● What to do: If a record holds a picture, omit that picture and copy everything else exactly.

● Data to process:
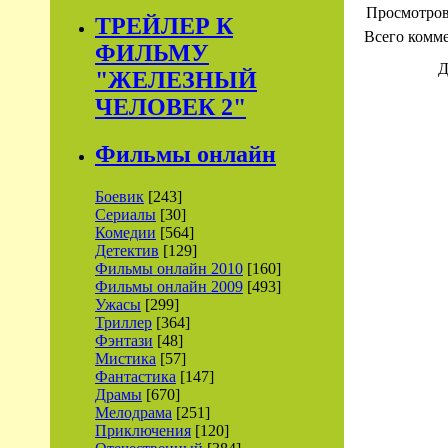
Просмотро
ТРЕЙЛЕР К
Всего комм
ФИЛЬМУ
Д
"ЖЕЛЕЗНЫЙ
ЧЕЛОВЕК 2"
Фильмы онлайн
Боевик
[243]
Сериалы
[30]
Комедии
[564]
Детектив
[129]
Фильмы онлайн 2010
[160]
Фильмы онлайн 2009
[493]
Ужасы
[299]
Триллер
[364]
Фэнтази
[48]
Мистика
[57]
Фантастика
[147]
Драмы
[670]
Мелодрама
[251]
Приключения
[120]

● Solution to the exercise:
Просмотро
ТРЕЙЛЕР К
Всего комм
ФИЛЬМУ
Д
"ЖЕЛЕЗНЫЙ
ЧЕЛОВЕК 2"
Фильмы онлайн
Боевик
[243]
Сериалы
[30]
Комедии
[564]
Детектив
[129]
Фильмы онлайн 2010
[160]
Фильмы онлайн 2009
[493]
Ужасы
[299]
Триллер
[364]
Фэнтази
[48]
Мистика
[57]
Фантастика
[147]
Драмы
[670]
Мелодрама
[251]
Приключения
[120]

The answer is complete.